341 Hiervoor, toen Jozef door zijn broeders kwaad werd behandeld... Ze hadden jaren geen contact met elkaar gehad. De Joden...

342 Let nu op, we gaan nu terug naar Zacharia, waar zij rouwklagen en treuren en wenen; en families zullen zich zelfs van andere families afzonderen, weggaan en zeggen: "Hoe deden wij dat? Hoe hebben we dat ooit kunnen doen?" Ze zullen zeggen: "Waar kreeg U die littekens, die nagelwonden in Uw handen?" Zelfs degenen die Hem doorstaken. Hij zal in de wolken komen en ze zullen Hem zien, zelfs die Hem doorstoken hebben. En ieder huis zal rouw bedrijven en zij zullen treuren. Ze zullen niet weten wat te doen.

343 En toen Jozef... U kent het verhaal. Toen hij z'n broers zag deed hij alsof hij geen Hebreeuws kon spreken en nam de tolk om voor hem te vertalen. Hij kon geen Hebreeuws spreken, zo deed hij, maar hij wilde iets te weten komen. En toen brachten ze tenslotte op een dag zijn kleine broer. Hebt u er op gelet dat het Benjamin was die Jozefs ziel in vuur zette?

344 Wat zal er vandaag Zijn ziel in vuur gaan zetten, onze Jozef, Jezus? Die jonge gemeente die daarginds in Iran is geweest, die de geboden van God heeft gehouden; en er is een nieuwe generatie mensen in Palestina tezamen gekomen, opnieuw terug bij elkaar. De zespuntige Davidsster, de oudste vlag ter wereld; gedurende de laatste paar jaar is er een natie geboren. Daar is Israël.

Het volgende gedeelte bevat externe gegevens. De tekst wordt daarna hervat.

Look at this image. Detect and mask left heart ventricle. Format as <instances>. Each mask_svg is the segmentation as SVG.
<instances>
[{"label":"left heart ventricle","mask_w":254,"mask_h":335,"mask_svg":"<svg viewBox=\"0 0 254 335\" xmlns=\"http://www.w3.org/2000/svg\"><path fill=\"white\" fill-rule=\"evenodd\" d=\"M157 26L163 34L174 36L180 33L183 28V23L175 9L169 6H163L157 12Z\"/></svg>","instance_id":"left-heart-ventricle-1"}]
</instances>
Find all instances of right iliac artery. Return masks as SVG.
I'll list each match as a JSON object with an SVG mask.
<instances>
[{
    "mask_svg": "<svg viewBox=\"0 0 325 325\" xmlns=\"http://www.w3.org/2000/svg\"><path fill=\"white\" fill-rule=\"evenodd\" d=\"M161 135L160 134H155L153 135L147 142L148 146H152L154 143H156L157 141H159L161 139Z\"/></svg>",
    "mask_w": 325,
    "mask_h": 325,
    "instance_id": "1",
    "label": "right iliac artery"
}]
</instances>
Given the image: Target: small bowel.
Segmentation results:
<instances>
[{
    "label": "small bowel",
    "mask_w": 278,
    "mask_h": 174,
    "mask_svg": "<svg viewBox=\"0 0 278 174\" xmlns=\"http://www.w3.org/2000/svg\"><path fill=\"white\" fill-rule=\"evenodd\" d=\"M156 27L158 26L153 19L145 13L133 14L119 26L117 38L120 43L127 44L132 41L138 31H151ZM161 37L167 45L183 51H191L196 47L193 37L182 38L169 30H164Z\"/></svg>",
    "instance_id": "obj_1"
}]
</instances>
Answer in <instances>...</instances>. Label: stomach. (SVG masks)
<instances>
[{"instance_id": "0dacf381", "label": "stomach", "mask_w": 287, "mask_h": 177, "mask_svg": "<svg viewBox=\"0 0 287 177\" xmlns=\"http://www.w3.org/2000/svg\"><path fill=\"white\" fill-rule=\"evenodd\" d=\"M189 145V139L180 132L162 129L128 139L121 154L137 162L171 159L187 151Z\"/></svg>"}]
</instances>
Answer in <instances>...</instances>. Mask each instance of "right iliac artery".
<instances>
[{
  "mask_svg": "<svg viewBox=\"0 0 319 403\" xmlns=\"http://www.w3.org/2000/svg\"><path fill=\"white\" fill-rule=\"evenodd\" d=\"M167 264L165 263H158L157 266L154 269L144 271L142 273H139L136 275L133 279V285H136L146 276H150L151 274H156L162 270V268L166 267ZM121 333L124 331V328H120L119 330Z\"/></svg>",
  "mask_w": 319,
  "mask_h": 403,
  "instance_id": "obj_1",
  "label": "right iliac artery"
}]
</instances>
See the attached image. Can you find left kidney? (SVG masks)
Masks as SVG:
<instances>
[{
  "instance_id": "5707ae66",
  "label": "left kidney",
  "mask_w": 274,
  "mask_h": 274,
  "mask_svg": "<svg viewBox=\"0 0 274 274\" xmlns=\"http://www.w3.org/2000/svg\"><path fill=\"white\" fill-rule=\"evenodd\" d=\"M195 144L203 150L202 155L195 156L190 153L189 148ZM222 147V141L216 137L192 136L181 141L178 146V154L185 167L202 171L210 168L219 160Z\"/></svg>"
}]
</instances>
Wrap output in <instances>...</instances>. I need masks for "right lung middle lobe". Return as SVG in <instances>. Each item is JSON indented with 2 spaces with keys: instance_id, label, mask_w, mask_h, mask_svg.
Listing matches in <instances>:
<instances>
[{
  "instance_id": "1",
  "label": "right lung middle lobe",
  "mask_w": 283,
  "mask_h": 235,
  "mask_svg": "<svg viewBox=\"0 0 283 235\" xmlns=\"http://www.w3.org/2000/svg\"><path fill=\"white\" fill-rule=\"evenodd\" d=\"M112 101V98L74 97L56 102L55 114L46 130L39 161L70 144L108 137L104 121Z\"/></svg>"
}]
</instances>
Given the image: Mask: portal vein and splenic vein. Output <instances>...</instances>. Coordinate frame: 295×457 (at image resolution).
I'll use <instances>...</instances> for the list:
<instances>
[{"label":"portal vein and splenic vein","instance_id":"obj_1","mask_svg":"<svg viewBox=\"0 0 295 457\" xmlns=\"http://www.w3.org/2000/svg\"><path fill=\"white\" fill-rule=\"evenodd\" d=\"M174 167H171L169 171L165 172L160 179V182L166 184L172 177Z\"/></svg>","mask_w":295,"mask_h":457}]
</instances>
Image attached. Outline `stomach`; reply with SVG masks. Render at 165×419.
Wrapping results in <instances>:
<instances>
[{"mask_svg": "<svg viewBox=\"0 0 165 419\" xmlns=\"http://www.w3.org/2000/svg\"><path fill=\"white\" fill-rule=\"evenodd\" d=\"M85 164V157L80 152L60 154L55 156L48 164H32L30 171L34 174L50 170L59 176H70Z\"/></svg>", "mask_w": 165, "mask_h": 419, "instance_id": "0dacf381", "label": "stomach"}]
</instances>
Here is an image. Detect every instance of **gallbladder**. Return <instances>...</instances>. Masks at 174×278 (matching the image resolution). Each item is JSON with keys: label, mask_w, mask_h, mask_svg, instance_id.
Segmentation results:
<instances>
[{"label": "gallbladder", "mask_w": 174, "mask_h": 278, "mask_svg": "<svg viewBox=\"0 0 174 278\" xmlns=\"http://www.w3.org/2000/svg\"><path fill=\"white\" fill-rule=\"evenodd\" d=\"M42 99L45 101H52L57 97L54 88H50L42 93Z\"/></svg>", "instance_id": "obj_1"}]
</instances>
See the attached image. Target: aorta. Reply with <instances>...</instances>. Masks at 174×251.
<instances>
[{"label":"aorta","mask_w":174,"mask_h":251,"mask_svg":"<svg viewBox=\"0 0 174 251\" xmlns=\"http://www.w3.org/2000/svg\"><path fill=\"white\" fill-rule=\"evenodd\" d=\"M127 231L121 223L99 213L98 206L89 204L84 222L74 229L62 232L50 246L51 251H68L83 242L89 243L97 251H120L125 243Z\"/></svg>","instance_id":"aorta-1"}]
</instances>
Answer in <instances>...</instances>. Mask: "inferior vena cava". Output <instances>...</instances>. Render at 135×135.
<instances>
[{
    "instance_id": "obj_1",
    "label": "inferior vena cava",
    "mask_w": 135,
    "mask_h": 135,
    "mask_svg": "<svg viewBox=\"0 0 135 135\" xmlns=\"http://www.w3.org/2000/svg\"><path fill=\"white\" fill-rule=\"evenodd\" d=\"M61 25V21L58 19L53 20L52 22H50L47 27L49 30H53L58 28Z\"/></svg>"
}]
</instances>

Naties breken, Israël ontwaakt,
De tekenen door de Bijbel voorzegd.
De heidendagen zijn geteld, met verschrikkingen bezwaard;
Keert terug, o verstrooiden, naar uw bezit.

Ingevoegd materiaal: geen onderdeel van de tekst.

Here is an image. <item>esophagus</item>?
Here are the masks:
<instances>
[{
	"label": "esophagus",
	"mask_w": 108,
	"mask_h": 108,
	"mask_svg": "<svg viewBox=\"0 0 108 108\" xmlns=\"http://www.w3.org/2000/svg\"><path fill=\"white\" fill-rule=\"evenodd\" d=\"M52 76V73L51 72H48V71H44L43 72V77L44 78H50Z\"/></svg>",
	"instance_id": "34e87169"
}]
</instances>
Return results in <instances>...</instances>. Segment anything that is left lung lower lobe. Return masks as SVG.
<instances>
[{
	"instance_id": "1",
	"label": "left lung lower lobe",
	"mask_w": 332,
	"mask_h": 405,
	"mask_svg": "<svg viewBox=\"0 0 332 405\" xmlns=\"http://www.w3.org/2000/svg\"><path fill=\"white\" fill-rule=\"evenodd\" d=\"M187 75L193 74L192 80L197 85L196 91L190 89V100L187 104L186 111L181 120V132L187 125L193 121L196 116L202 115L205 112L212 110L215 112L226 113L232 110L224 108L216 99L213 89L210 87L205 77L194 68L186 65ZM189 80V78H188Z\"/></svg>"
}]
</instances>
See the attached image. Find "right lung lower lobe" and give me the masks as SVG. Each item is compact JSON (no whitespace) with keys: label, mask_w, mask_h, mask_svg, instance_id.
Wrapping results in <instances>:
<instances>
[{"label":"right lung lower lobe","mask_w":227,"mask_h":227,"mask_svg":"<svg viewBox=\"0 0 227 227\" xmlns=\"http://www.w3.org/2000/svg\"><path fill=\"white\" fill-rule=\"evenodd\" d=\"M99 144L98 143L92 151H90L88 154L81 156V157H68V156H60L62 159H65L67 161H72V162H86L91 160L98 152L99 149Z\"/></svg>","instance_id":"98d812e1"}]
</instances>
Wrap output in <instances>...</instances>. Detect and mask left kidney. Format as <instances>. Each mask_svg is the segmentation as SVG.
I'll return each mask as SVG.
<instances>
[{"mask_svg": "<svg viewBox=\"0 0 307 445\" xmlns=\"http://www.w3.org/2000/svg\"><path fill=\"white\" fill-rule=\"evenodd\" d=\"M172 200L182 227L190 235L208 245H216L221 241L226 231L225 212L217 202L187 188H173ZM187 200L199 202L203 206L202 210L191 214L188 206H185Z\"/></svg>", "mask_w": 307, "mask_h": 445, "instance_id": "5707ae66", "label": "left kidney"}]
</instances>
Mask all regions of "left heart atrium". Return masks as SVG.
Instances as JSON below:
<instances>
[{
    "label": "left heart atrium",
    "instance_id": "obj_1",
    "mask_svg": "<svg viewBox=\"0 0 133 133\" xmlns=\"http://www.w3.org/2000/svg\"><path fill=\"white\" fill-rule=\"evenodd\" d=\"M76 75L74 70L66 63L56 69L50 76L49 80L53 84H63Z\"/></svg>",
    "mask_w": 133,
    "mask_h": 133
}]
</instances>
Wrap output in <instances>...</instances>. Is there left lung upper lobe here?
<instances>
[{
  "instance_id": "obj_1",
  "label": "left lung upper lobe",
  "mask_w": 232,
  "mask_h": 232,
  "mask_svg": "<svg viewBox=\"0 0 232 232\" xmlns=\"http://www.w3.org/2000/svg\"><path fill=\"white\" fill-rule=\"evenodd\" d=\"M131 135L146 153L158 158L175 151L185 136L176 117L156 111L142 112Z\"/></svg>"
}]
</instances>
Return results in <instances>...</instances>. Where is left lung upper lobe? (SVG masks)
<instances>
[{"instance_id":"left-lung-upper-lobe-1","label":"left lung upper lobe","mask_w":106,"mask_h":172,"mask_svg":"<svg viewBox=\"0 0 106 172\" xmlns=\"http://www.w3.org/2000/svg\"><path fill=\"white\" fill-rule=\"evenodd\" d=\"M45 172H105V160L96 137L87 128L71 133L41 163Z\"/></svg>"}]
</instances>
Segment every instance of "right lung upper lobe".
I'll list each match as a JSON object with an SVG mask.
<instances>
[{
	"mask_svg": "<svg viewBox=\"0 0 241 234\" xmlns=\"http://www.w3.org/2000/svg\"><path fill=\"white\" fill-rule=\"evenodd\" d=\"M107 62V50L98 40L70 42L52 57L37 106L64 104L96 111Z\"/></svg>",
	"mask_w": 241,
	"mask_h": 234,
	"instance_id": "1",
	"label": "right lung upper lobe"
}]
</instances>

De dag der verlossing genaakt,
De harten der mannen bezwijmen van vrees. (Kijk naar de bom, de atoombommen.)
Weest vervuld met de Geest, uw lampen schoon en klaar;
Kijk omhoog! Uw verlossing genaakt.

Valse profeten liegen, Gods waarheid ontkennen zij,
Dat Jezus de Christus is onze God. (Glorie! Maar de openbaring is gekomen!)
Dus wij zullen wandelen waar de apostelen traden. (Precies in hun voetsporen.)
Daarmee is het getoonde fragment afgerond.